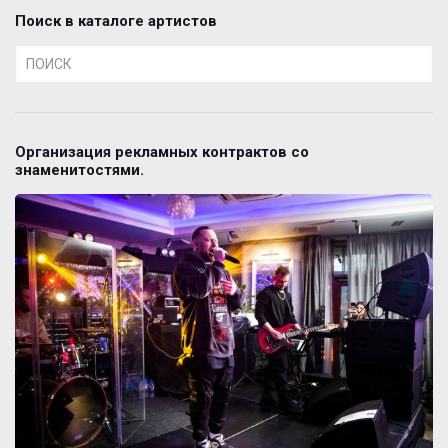
Поиск в каталоге артистов
Организация рекламных контрактов со
знаменитостями.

## EXERCISE REQUIREMENTS
Repeat the material verbatim. Do not carry over any picture.

## OUTPUT
Поиск в каталоге артистов
Организация рекламных контрактов со
знаменитостями.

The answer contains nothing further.